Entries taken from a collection

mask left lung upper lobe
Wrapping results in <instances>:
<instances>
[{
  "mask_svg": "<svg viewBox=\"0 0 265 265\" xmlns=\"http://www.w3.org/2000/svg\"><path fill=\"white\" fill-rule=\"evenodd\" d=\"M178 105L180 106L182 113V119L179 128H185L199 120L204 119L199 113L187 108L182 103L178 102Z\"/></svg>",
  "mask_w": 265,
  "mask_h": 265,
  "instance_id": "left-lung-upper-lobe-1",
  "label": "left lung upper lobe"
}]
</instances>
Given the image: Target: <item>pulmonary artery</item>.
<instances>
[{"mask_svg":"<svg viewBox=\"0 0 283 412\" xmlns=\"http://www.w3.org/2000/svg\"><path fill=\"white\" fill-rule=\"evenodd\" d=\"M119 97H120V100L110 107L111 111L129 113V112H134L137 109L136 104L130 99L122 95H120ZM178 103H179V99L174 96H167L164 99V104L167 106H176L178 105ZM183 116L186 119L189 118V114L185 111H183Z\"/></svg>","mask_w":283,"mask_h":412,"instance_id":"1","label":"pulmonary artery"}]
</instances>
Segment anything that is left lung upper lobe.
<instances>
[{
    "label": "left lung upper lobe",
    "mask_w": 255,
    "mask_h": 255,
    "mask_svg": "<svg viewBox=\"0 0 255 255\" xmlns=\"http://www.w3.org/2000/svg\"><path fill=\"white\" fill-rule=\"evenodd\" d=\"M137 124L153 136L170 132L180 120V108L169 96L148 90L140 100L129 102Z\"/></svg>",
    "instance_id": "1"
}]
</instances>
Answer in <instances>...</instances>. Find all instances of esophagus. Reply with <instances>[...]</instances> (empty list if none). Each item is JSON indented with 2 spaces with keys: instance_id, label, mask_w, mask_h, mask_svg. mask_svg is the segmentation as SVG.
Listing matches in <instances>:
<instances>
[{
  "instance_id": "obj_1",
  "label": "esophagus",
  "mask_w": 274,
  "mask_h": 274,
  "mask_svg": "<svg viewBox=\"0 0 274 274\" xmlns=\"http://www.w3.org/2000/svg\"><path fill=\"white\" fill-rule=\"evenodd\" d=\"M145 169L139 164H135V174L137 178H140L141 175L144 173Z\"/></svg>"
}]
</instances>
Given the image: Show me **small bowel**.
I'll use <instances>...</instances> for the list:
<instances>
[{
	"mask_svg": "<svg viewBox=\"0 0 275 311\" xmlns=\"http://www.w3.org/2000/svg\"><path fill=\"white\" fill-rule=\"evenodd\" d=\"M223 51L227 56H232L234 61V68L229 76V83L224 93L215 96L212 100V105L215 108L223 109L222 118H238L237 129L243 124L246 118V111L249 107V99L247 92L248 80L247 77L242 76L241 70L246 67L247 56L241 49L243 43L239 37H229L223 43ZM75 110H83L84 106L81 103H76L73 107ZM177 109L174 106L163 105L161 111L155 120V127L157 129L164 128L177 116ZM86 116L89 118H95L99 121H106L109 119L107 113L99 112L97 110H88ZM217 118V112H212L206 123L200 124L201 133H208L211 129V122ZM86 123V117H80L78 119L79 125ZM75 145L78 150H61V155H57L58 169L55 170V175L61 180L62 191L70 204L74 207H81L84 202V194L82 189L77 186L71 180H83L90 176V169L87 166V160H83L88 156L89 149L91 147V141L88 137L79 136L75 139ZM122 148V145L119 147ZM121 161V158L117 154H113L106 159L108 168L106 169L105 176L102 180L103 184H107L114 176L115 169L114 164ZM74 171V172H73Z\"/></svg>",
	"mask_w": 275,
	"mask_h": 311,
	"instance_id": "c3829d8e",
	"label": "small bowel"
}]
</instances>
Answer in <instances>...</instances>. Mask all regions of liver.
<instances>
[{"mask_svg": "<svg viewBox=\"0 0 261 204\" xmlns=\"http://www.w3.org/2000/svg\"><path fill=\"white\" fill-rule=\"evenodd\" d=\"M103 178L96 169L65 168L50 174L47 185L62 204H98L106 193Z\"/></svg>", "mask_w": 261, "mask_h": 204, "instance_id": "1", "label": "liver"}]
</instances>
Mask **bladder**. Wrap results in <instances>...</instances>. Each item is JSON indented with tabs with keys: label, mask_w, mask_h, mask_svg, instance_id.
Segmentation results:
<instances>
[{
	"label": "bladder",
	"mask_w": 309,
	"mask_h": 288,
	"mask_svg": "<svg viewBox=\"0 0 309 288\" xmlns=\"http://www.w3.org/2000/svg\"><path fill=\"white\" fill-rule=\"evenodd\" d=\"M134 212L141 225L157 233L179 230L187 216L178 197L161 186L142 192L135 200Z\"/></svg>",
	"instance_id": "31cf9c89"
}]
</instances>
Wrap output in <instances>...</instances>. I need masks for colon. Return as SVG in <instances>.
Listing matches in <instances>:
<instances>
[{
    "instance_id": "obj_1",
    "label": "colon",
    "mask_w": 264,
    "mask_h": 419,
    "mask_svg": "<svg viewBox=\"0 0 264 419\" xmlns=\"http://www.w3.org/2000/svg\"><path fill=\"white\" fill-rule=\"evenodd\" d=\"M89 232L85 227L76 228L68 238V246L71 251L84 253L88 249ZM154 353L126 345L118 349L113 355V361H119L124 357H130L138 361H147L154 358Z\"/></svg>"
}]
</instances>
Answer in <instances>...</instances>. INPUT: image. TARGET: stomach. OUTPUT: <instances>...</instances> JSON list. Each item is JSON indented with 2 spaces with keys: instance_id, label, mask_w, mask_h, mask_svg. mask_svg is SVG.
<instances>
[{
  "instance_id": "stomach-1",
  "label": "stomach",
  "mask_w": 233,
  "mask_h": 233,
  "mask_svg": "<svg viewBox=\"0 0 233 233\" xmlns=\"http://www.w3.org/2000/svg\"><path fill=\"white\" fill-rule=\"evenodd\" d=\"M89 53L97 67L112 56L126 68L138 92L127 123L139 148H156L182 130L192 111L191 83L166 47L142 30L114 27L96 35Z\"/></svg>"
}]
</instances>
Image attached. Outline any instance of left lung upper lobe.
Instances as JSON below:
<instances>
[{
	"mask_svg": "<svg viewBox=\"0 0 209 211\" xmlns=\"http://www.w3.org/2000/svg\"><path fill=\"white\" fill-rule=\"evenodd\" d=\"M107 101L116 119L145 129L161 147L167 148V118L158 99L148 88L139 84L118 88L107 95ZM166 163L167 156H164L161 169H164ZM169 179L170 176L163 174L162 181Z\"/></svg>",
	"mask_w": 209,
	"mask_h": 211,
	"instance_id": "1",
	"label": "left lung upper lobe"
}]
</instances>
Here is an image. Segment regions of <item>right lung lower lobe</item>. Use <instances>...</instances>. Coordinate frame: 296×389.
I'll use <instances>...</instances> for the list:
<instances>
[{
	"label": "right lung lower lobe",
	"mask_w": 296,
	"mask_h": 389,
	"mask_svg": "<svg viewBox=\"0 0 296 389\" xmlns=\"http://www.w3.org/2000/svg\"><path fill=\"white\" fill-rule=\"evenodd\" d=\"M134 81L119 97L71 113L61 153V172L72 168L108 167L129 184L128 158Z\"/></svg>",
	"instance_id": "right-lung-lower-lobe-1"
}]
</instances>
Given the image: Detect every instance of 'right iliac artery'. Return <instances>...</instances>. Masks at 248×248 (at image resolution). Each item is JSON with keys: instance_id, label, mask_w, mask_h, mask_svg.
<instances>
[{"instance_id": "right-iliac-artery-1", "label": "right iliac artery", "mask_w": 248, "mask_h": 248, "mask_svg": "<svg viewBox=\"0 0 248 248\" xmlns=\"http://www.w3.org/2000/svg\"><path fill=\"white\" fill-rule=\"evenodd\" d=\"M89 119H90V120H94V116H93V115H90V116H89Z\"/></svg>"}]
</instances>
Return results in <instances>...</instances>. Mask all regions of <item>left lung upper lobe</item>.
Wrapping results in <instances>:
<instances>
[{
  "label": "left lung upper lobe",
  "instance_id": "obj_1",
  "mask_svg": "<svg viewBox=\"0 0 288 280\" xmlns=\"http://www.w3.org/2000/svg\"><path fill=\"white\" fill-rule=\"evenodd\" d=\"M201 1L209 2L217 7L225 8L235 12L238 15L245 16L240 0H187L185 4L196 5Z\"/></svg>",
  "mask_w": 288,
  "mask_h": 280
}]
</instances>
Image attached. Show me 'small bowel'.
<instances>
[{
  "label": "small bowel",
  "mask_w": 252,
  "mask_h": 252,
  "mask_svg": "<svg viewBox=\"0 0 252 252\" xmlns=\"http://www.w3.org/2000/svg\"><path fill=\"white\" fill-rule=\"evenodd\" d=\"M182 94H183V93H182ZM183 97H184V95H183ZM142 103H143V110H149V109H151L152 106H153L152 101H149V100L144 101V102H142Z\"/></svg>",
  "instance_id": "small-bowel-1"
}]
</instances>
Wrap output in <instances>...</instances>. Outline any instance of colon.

● **EXERCISE DIRECTIONS**
What is needed is an exact copy of the lines from the one containing "Image attached. Show me 'small bowel'." through the last line of the records above, both included.

● **TASK OUTPUT**
Image attached. Show me 'small bowel'.
<instances>
[{
  "label": "small bowel",
  "mask_w": 252,
  "mask_h": 252,
  "mask_svg": "<svg viewBox=\"0 0 252 252\" xmlns=\"http://www.w3.org/2000/svg\"><path fill=\"white\" fill-rule=\"evenodd\" d=\"M182 94H183V93H182ZM183 97H184V95H183ZM142 103H143V110H149V109H151L152 106H153L152 101H149V100L144 101V102H142Z\"/></svg>",
  "instance_id": "small-bowel-1"
}]
</instances>
Wrap output in <instances>...</instances>. Outline any instance of colon.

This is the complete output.